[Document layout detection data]

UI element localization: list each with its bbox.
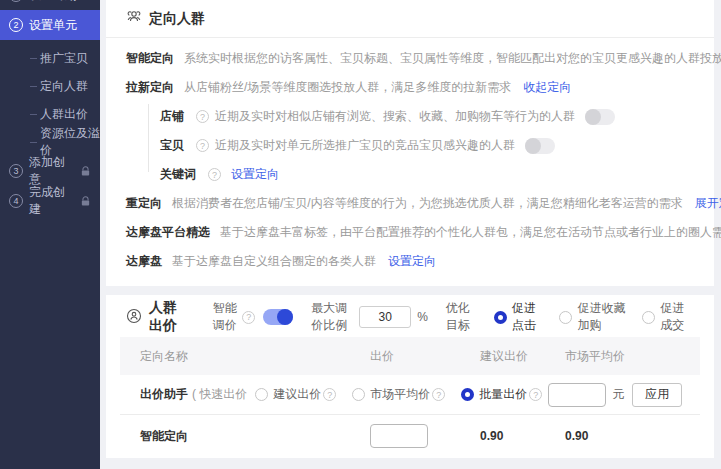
step-1-number: 1 [9,0,23,2]
expand-targeting-link[interactable]: 展开定向 [695,195,721,212]
pull-new-label: 拉新定向 [126,79,174,96]
tree-line [148,104,149,172]
goal-deal-label[interactable]: 促进成交 [660,300,694,334]
shop-toggle[interactable] [585,109,615,125]
wizard-sidebar: 1 设置计划 2 设置单元 推广宝贝 定向人群 人群出价 资源位及溢价 3 添加… [0,0,100,469]
col-name-header: 定向名称 [140,348,370,365]
bidding-title: 人群出价 [149,299,189,335]
shop-targeting-row: 店铺 ? 近期及实时对相似店铺有浏览、搜索、收藏、加购物车等行为的人群 [106,102,714,131]
goal-label: 优化目标 [446,300,480,334]
help-icon[interactable]: ? [208,168,221,181]
suggest-bid-radio[interactable] [255,388,268,401]
step-2-label: 设置单元 [29,17,77,34]
dmp-featured-desc: 基于达摩盘丰富标签，由平台配置推荐的个性化人群包，满足您在活动节点或者行业上的圈… [220,224,721,241]
goal-click-label[interactable]: 促进点击 [512,300,546,334]
batch-bid-label[interactable]: 批量出价 [479,386,527,403]
goal-click-radio[interactable] [494,311,507,324]
help-icon[interactable]: ? [529,388,542,401]
bid-table-header: 定向名称 出价 建议出价 市场平均价 [120,337,700,375]
step-3-number: 3 [9,164,23,178]
step-1-label: 设置计划 [29,0,77,4]
max-ratio-input[interactable] [359,306,411,328]
smart-targeting-bid-input[interactable] [370,424,428,448]
sidebar-step-add-creative[interactable]: 3 添加创意 [0,156,100,186]
shop-label: 店铺 [160,108,184,125]
help-icon[interactable]: ? [323,388,336,401]
sidebar-step-setup-unit[interactable]: 2 设置单元 [0,10,100,40]
step-3-label: 添加创意 [29,154,74,188]
market-price-label[interactable]: 市场平均价 [370,386,430,403]
apply-button[interactable]: 应用 [632,383,682,407]
keyword-label: 关键词 [160,166,196,183]
sidebar-item-promote-item[interactable]: 推广宝贝 [0,44,100,72]
sidebar-item-audience-bid[interactable]: 人群出价 [0,100,100,128]
targeting-card-header: 定向人群 [106,0,714,38]
smart-targeting-label: 智能定向 [126,50,174,67]
shop-desc: 近期及实时对相似店铺有浏览、搜索、收藏、加购物车等行为的人群 [215,108,575,125]
help-icon[interactable]: ? [196,139,209,152]
dmp-set-link[interactable]: 设置定向 [388,253,436,270]
max-ratio-group: 最大调价比例 % [311,300,428,334]
item-targeting-row: 宝贝 ? 近期及实时对单元所选推广宝贝的竞品宝贝感兴趣的人群 [106,131,714,160]
smart-price-label: 智能调价 [213,300,240,334]
help-icon[interactable]: ? [242,311,255,324]
goal-collect-radio[interactable] [559,311,572,324]
pull-new-desc: 从店铺粉丝/场景等维度圈选投放人群，满足多维度的拉新需求 [184,79,511,96]
sidebar-step-finish-create[interactable]: 4 完成创建 [0,186,100,216]
dmp-featured-row: 达摩盘平台精选 基于达摩盘丰富标签，由平台配置推荐的个性化人群包，满足您在活动节… [106,218,714,247]
sidebar-item-placement-premium[interactable]: 资源位及溢价 [0,128,100,156]
smart-targeting-row: 智能定向 系统实时根据您的访客属性、宝贝标题、宝贝属性等维度，智能匹配出对您的宝… [106,44,714,73]
batch-bid-input[interactable] [548,383,606,407]
sidebar-step-setup-plan[interactable]: 1 设置计划 [0,0,100,10]
retargeting-label: 重定向 [126,195,162,212]
market-price-radio[interactable] [352,388,365,401]
smart-targeting-desc: 系统实时根据您的访客属性、宝贝标题、宝贝属性等维度，智能匹配出对您的宝贝更感兴趣… [184,50,721,67]
col-market-header: 市场平均价 [565,348,700,365]
dmp-row: 达摩盘 基于达摩盘自定义组合圈定的各类人群 设置定向 [106,247,714,276]
max-ratio-label: 最大调价比例 [311,300,353,334]
sidebar-item-targeting-audience[interactable]: 定向人群 [0,72,100,100]
bidding-card: 人群出价 智能调价 ? 最大调价比例 % 优化目标 促进点击 促进收藏加购 促进… [106,295,714,458]
smart-price-toggle[interactable] [263,309,293,325]
suggest-bid-value: 0.90 [480,429,565,443]
goal-deal-radio[interactable] [642,311,655,324]
bidding-title-group: 人群出价 [126,299,189,335]
collapse-targeting-link[interactable]: 收起定向 [523,79,571,96]
lock-icon [80,166,91,177]
help-icon[interactable]: ? [432,388,445,401]
smart-price-group: 智能调价 ? [213,300,293,334]
dmp-label: 达摩盘 [126,253,162,270]
step-4-label: 完成创建 [29,184,74,218]
suggest-bid-label[interactable]: 建议出价 [273,386,321,403]
col-bid-header: 出价 [370,348,480,365]
coin-person-icon [126,308,142,327]
item-label: 宝贝 [160,137,184,154]
dmp-desc: 基于达摩盘自定义组合圈定的各类人群 [172,253,376,270]
bid-table: 定向名称 出价 建议出价 市场平均价 出价助手 ( 快速出价 建议出价 ? 市场… [120,337,700,457]
keyword-set-targeting-link[interactable]: 设置定向 [231,166,279,183]
bid-helper-row: 出价助手 ( 快速出价 建议出价 ? 市场平均价 ? 批量出价 ? 元 应用 [120,375,700,415]
item-desc: 近期及实时对单元所选推广宝贝的竞品宝贝感兴趣的人群 [215,137,515,154]
col-suggest-header: 建议出价 [480,348,565,365]
lock-icon [80,196,91,207]
help-icon[interactable]: ? [196,110,209,123]
step-4-number: 4 [9,194,23,208]
goal-collect-label[interactable]: 促进收藏加购 [577,300,628,334]
smart-targeting-bid-row: 智能定向 0.90 0.90 [120,415,700,457]
retargeting-row: 重定向 根据消费者在您店铺/宝贝/内容等维度的行为，为您挑选优质人群，满足您精细… [106,189,714,218]
percent-sign: % [417,310,428,324]
pull-new-targeting-row: 拉新定向 从店铺粉丝/场景等维度圈选投放人群，满足多维度的拉新需求 收起定向 [106,73,714,102]
market-avg-value: 0.90 [565,429,700,443]
batch-bid-radio[interactable] [461,388,474,401]
quick-bid-label: ( 快速出价 [192,386,247,403]
targeting-title: 定向人群 [149,10,205,28]
unit-substeps: 推广宝贝 定向人群 人群出价 资源位及溢价 [0,40,100,156]
retargeting-desc: 根据消费者在您店铺/宝贝/内容等维度的行为，为您挑选优质人群，满足您精细化老客运… [172,195,683,212]
targeting-card: 定向人群 智能定向 系统实时根据您的访客属性、宝贝标题、宝贝属性等维度，智能匹配… [106,0,714,286]
bid-row-name: 智能定向 [140,428,370,445]
goal-group: 优化目标 促进点击 促进收藏加购 促进成交 [446,300,694,334]
bidding-header: 人群出价 智能调价 ? 最大调价比例 % 优化目标 促进点击 促进收藏加购 促进… [106,301,714,333]
keyword-targeting-row: 关键词 ? 设置定向 [106,160,714,189]
item-toggle[interactable] [525,138,555,154]
dmp-featured-label: 达摩盘平台精选 [126,224,210,241]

*Requirement:* Collect from the data above every line that includes "设置定向".

*Solution to the problem:*
dmp-set-link[interactable]: 设置定向 [388,253,436,270]
dmp-row: 达摩盘 基于达摩盘自定义组合圈定的各类人群 设置定向 [106,247,714,276]
keyword-set-targeting-link[interactable]: 设置定向 [231,166,279,183]
keyword-targeting-row: 关键词 ? 设置定向 [106,160,714,189]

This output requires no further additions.